Toolbox Tuesday: Big decision on FBAs….

The Toolbox is our firm’s all day training program dealing with serving students with disabilities who present challenging behaviors.  We talk a lot in the Toolbox about FBAs—Functional Behavioral Assessments.  A recent decision from the 2nd Circuit Court of Appeals upends the conventional wisdom about FBAs and is worthy of your attention.

Is an FBA an “evaluation”?  That’s the legal issue.  If it’s an evaluation and the parent disagrees with it, the parent can obtain an IEE (Independent Educational Evaluation) possibly at school district expense.  In the Toolbox training I have always answered this question in the affirmative.  I’ve based that on some federal district court decisions and, more importantly, guidance from the Department of Education.  Now the 2nd Circuit has definitively held that an FBA is not an evaluation and thus it does not justify an IEE request. 

Isn’t the court supposed to defer to the interpretation of the law by the Department of Education?  Yes, normally that’s the way it works. But in this case the court said:

The Department of Education’s interpretation ignores the plain text of the statute and regulations, and therefore, we owe it no deference.

According to the court, the “plain text of the statute” tells us that the term “evaluation” refers only to the initial FIIE (Full, Individual Initial Evaluation) and the three-year comprehensive re-evaluation.  Everything else is only an “assessment tool,” rather than an “evaluation.”  Key Quote:

The IDEA’s mandatory evaluation process is set forth in Section 1414 of the Act.  As explained above, it discusses two types of evaluations: initial evaluations and reevaluations.  That the statute does not expressly or impliedly mention a third category of evaluations comprised of limited or targeted assessments suggests that there is none.
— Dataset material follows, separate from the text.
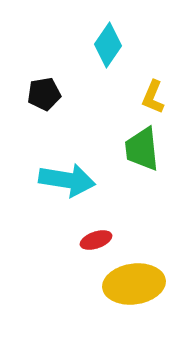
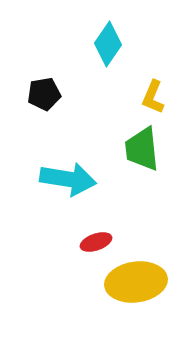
cyan diamond: moved 1 px up
cyan arrow: moved 1 px right, 1 px up
red ellipse: moved 2 px down
yellow ellipse: moved 2 px right, 2 px up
This is not a binding precedent in the 5th Circuit, but it is sure to be cited in future cases, and it should color the legal advice you get.  If you have a request for an IEE based on a parent’s disagreement with your FBA, give your lawyer a call, and be sure your lawyer is aware of D.S. v. Trumbull Board of Education.  It was decided by the 2nd Circuit on September 17, 2020 and can be found at 120 LRP 28133.